Over the last three months, the threat group also exploited another patched vulnerability – CVE-2023-38831 – a Microsoft WinRAR remote code execution (RCE) flaw that lets attackers run arbitrary code if users try to open up a file within a ZIP archive.
No User Interaction Needed
According to Proofpoint, the Outlook flaw can be exploited without user interaction. A tailored email is sent to a compromised system that directs traffic to an SMB listener hosted on a compromised Ubiquiti router, a tactic the group has used in the past. SMB is a network file-sharing protocol.
The router is used to detect NTLM authentication and record credential hashes. NTLM is a suite of security protocols from Microsoft used to authenticate user’s identity. Fancy Bear can then use the stolen NTLM hashes to access email communications.
Microsoft updated its March advisory this month to say that Fancy Bear – which the company calls Forest Blizzard – is continuing to exploit CVE-2023-23397 to get access into email accounts on Exchange servers and to urge users to ensure Outlook is patched.

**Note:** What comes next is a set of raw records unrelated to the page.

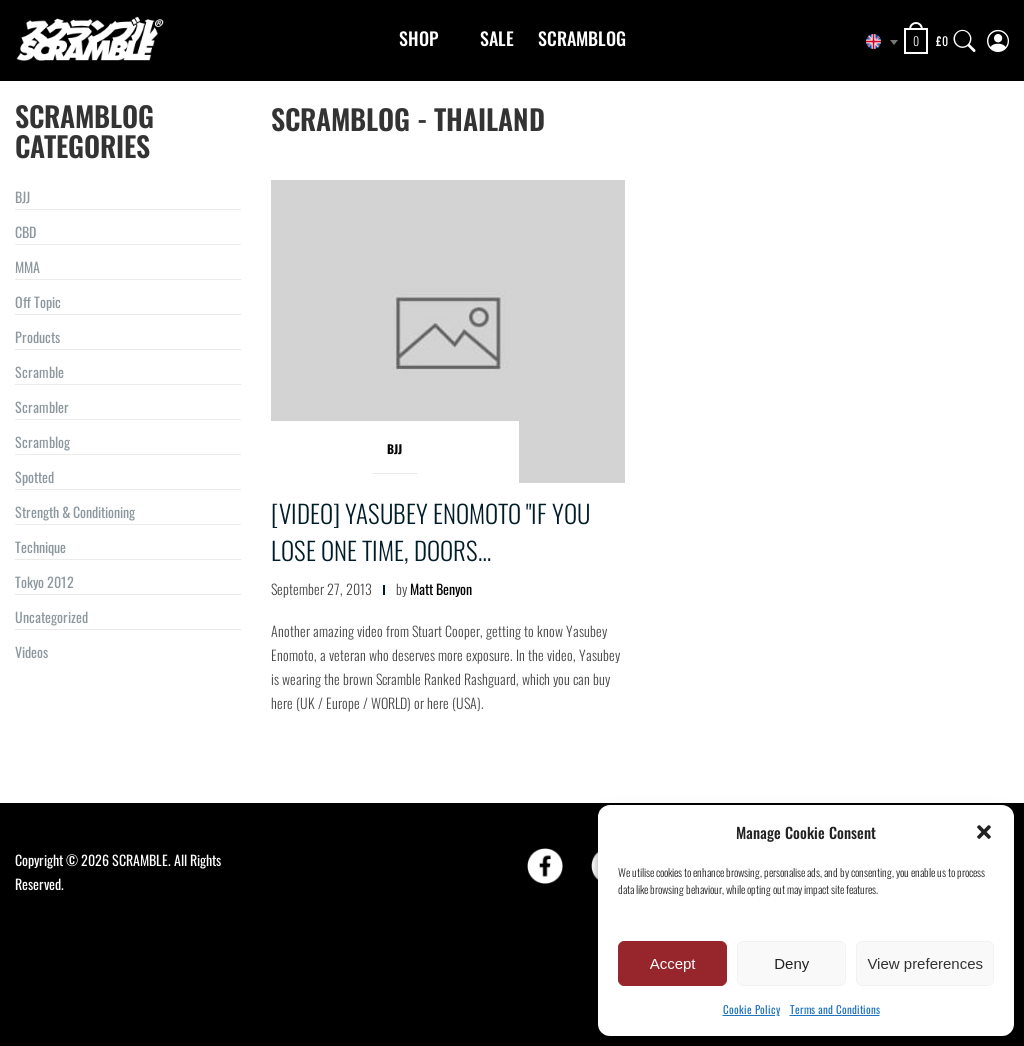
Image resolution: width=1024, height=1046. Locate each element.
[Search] (965, 36)
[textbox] (874, 42)
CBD (25, 231)
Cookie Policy (751, 1009)
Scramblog (582, 38)
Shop (418, 38)
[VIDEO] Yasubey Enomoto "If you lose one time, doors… (430, 531)
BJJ (22, 196)
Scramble (39, 371)
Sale (497, 38)
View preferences (925, 963)
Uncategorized (51, 616)
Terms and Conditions (835, 1009)
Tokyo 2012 (44, 581)
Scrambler (42, 406)
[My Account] (998, 36)
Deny (791, 963)
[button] (984, 832)
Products (37, 336)
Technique (40, 546)
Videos (31, 651)
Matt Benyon (441, 588)
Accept (673, 963)
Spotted (34, 476)
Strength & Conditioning (75, 511)
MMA (27, 266)
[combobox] (874, 42)
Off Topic (38, 301)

The Polish Cyber Command, which investigated the attacks with Microsoft, wrote in its own advisory that public and private entities in the country were among Fancy Bear’s victims, with folders permissions being modified in “mailboxes that were high-value information targets for the adversary.”
WinRAR Also Plays a Part
With the WinRAR flaw, Fancy Bear sent malicious emails through Portugalmail, an email service in that country, in two campaigns. The emails spoofed geopolitical entities and used the BRICS (Brazil, Russia, India, China, and South Africa) Summit in South Africa and a meeting of the European Parliament as lures to entice users to open the messages.
As with the other campaign, the goal was to grab NTLM hashes. This was done by including RAR file attachments that exploited the CVE-2023-32231 flaw to drop a .cmd file to start communications to a Responder listener server.

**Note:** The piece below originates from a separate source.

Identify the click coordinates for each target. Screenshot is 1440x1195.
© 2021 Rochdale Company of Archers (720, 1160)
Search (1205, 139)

“The .cmd file attempted to modify proxy settings in registry, download a lure document, and beacon to an IP-literal Responder server,” Proofpoint’s Lesnewich and Giering wrote.

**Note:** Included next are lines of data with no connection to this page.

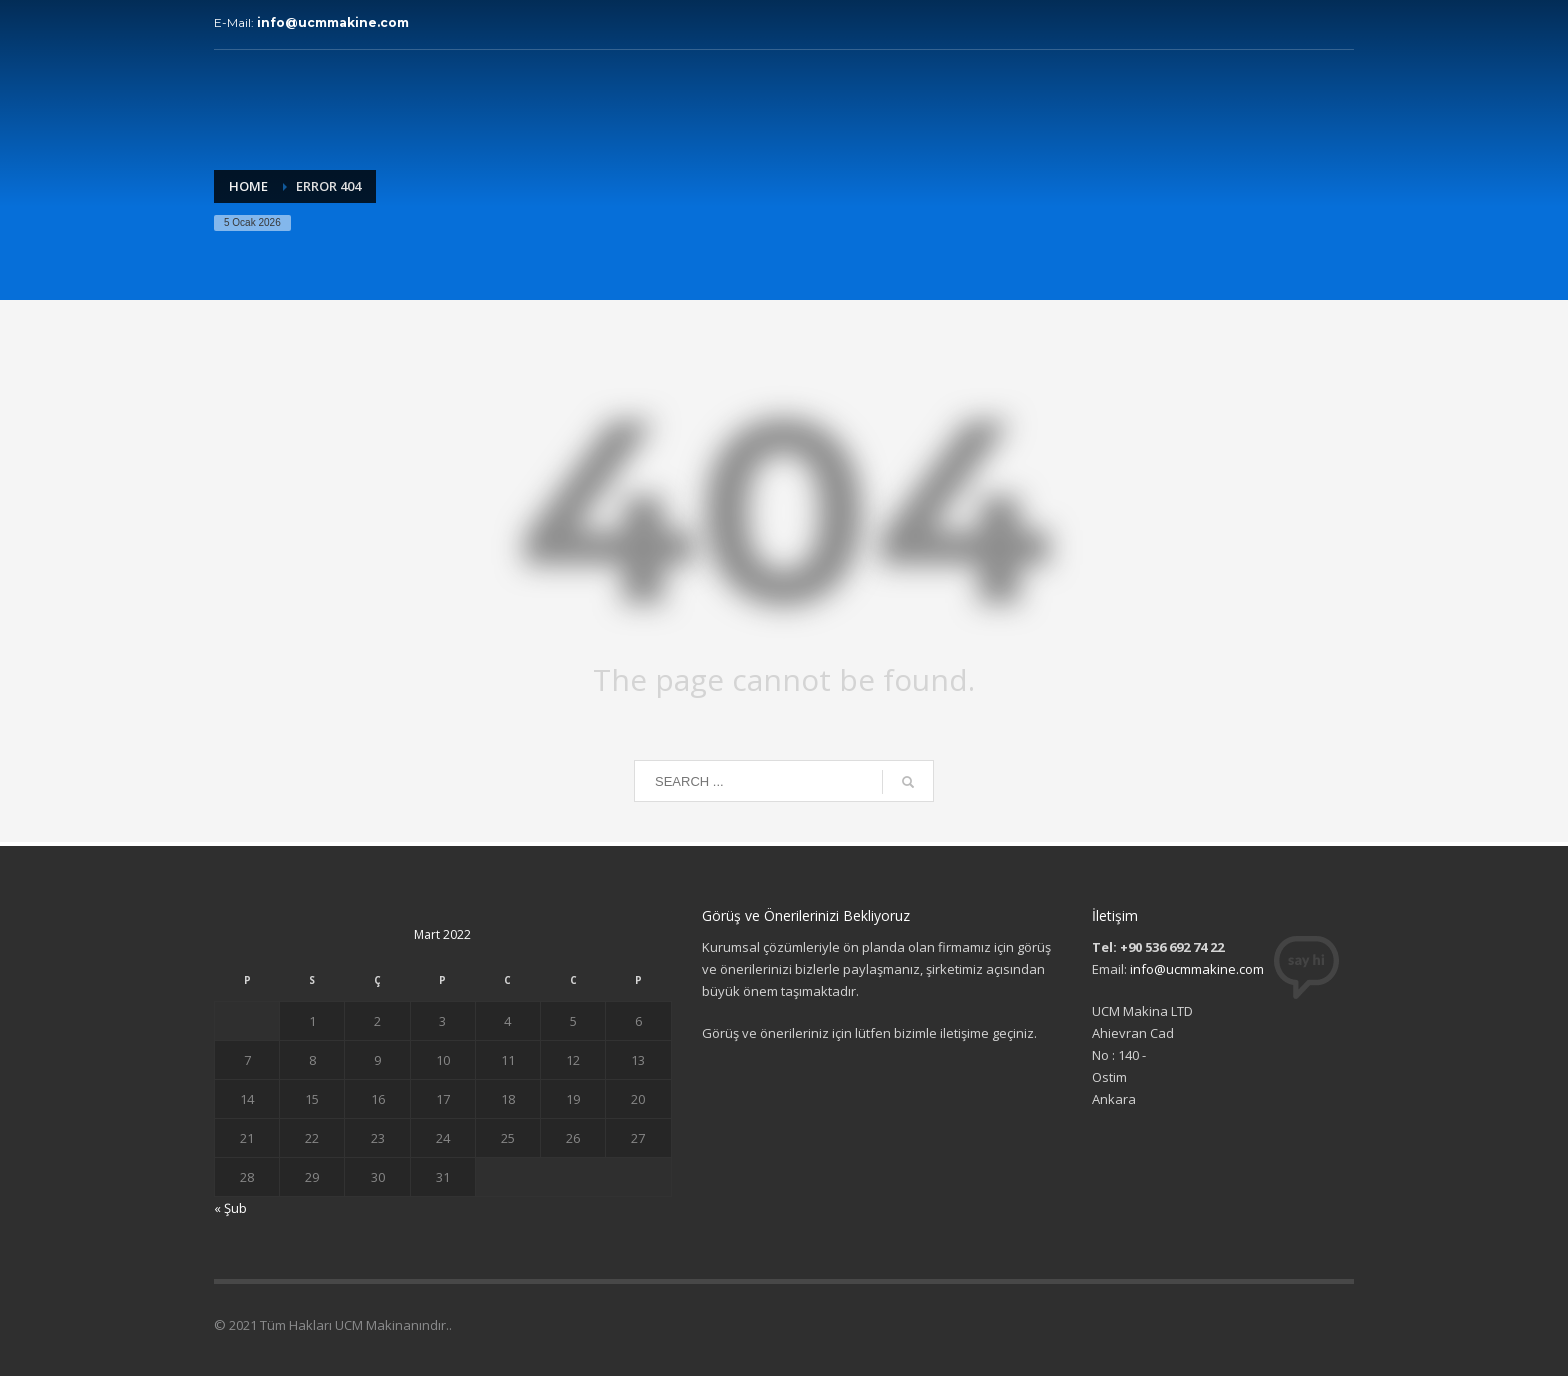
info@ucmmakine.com (333, 22)
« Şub (230, 1208)
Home (248, 186)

The server responded with a request for NTLM methods for authentication and the compromised device would send sensitive NTLM information stored in the Authorization header.
“As NTLM credentials are exchanged, the victim device sent information including host and usernames in base64 encoded Authorization headers,” the wrote. “It is likely the Responder server was a compromised Fortigate FortiOS Firewall based on HTTP response headers and SSL certificates assigned to the server. While the NTLM credential exchange occurred in the background, a second tab was opened by the .cmd that browsed to a legitimate Europa PDF file and displayed it to convince the user that the activity was legitimate.”
Proofpoint also found Fancy Bear phishing campaigns over the past three months using Mockbin, a legitimate tool used by developers to mock code for testing purposes and targeting organizations in the government and defense sectors with emails enticing users to download ZIP archives that housed malicious .cmd files. The threat group has used Mockbin before in previous attacks.
The hackers moved from Mockbin last month to InfinityFree URLs that led to similar attacks.